[Dataset entries]
====

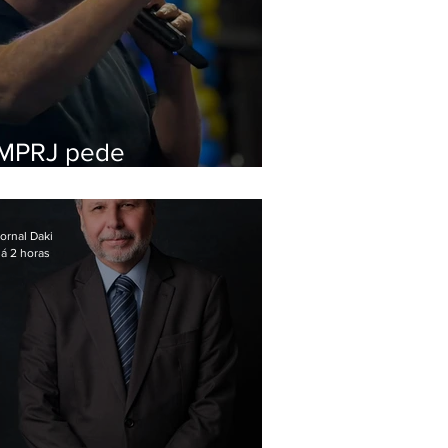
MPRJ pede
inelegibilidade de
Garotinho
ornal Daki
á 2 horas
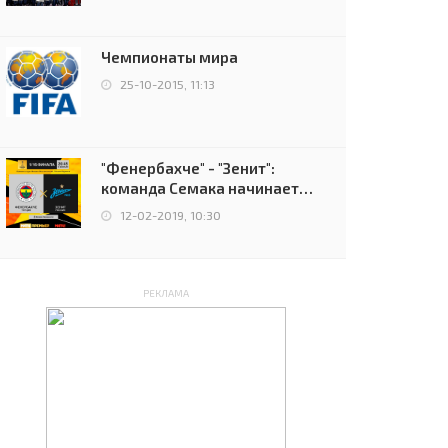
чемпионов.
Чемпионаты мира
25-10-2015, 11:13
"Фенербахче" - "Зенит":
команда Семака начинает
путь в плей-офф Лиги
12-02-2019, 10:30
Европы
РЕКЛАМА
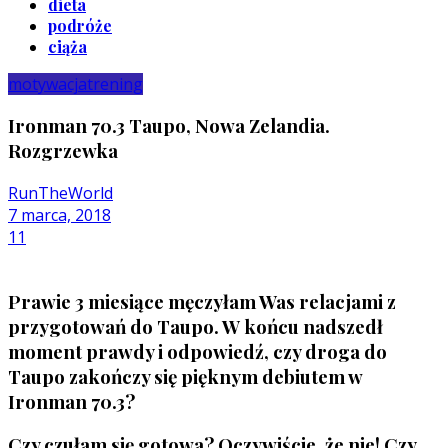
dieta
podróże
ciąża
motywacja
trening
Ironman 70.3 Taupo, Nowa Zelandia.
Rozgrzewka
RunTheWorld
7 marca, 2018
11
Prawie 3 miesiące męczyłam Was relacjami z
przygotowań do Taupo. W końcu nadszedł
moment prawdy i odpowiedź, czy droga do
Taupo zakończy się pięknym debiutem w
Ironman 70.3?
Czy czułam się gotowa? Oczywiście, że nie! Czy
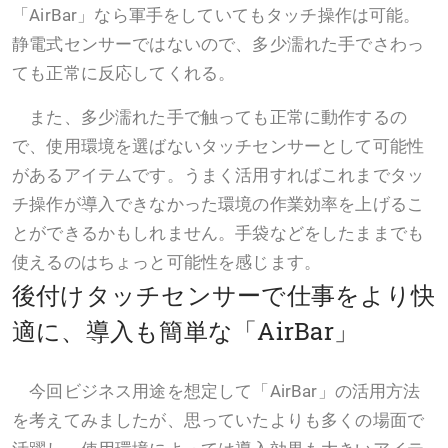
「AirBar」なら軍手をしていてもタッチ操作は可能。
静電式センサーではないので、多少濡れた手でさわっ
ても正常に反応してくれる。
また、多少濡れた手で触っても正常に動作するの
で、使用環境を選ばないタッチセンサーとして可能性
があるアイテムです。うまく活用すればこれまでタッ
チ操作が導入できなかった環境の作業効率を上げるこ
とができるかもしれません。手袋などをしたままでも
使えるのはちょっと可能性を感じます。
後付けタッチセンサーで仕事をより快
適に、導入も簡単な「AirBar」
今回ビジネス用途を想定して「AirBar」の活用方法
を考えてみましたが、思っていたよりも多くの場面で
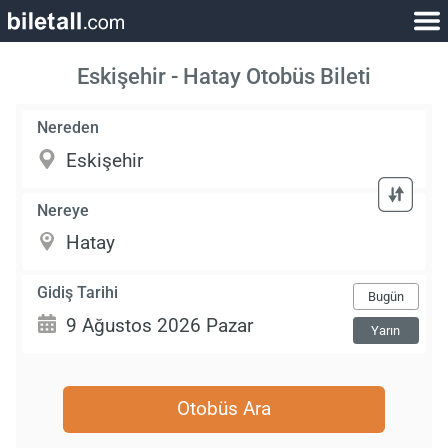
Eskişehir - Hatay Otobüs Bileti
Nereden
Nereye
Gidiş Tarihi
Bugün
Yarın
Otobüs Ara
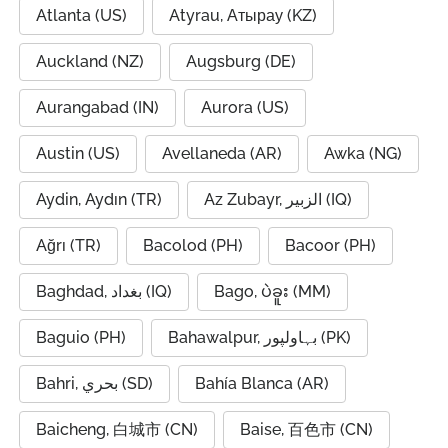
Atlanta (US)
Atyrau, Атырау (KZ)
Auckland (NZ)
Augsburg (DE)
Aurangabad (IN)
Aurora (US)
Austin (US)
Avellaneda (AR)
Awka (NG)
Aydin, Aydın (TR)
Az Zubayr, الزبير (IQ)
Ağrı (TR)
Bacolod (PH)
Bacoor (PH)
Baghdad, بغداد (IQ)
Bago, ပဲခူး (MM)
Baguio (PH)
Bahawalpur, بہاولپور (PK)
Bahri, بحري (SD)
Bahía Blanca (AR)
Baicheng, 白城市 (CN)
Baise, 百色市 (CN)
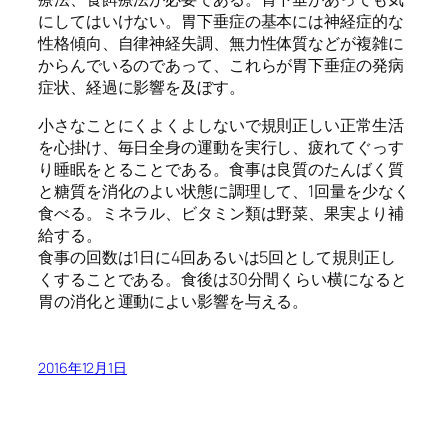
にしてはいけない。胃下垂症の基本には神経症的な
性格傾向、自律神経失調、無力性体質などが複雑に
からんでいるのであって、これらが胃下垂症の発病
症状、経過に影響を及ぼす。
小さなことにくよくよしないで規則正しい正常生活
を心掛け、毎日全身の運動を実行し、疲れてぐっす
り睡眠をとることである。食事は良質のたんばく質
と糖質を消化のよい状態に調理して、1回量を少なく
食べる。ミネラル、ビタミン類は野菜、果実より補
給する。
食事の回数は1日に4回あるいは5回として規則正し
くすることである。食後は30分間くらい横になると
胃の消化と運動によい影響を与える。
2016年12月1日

====

Problem details ▸ Would you please retype all the data exactly? Leave out whatever pictures it holds.

Finished task ▸
MPRJ pede
inelegibilidade de
Garotinho
ornal Daki
á 2 horas
чемпионов.
Чемпионаты мира
25-10-2015, 11:13
"Фенербахче" - "Зенит":
команда Семака начинает
путь в плей-офф Лиги
12-02-2019, 10:30
Европы
РЕКЛАМА
dieta
podróże
ciąża
motywacja
trening
Ironman 70.3 Taupo, Nowa Zelandia.
Rozgrzewka
RunTheWorld
7 marca, 2018
11
Prawie 3 miesiące męczyłam Was relacjami z
przygotowań do Taupo. W końcu nadszedł
moment prawdy i odpowiedź, czy droga do
Taupo zakończy się pięknym debiutem w
Ironman 70.3?
Czy czułam się gotowa? Oczywiście, że nie! Czy
「AirBar」なら軍手をしていてもタッチ操作は可能。
静電式センサーではないので、多少濡れた手でさわっ
ても正常に反応してくれる。
また、多少濡れた手で触っても正常に動作するの
で、使用環境を選ばないタッチセンサーとして可能性
があるアイテムです。うまく活用すればこれまでタッ
チ操作が導入できなかった環境の作業効率を上げるこ
とができるかもしれません。手袋などをしたままでも
使えるのはちょっと可能性を感じます。
後付けタッチセンサーで仕事をより快
適に、導入も簡単な「AirBar」
今回ビジネス用途を想定して「AirBar」の活用方法
を考えてみましたが、思っていたよりも多くの場面で
Eskişehir - Hatay Otobüs Bileti
Nereden
Nereye
Gidiş Tarihi
Bugün
Yarın
Otobüs Ara
Atlanta (US)
Atyrau, Атырау (KZ)
Auckland (NZ)
Augsburg (DE)
Aurangabad (IN)
Aurora (US)
Austin (US)
Avellaneda (AR)
Awka (NG)
Aydin, Aydın (TR)
Az Zubayr, الزبير (IQ)
Ağrı (TR)
Bacolod (PH)
Bacoor (PH)
Baghdad, بغداد (IQ)
Bago, ပဲခူး (MM)
Baguio (PH)
Bahawalpur, بہاولپور (PK)
Bahri, بحري (SD)
Bahía Blanca (AR)
Baicheng, 白城市 (CN)
Baise, 百色市 (CN)
にしてはいけない。胃下垂症の基本には神経症的な
性格傾向、自律神経失調、無力性体質などが複雑に
からんでいるのであって、これらが胃下垂症の発病
症状、経過に影響を及ぼす。
小さなことにくよくよしないで規則正しい正常生活
を心掛け、毎日全身の運動を実行し、疲れてぐっす
り睡眠をとることである。食事は良質のたんばく質
と糖質を消化のよい状態に調理して、1回量を少なく
食べる。ミネラル、ビタミン類は野菜、果実より補
給する。
食事の回数は1日に4回あるいは5回として規則正し
くすることである。食後は30分間くらい横になると
胃の消化と運動によい影響を与える。
2016年12月1日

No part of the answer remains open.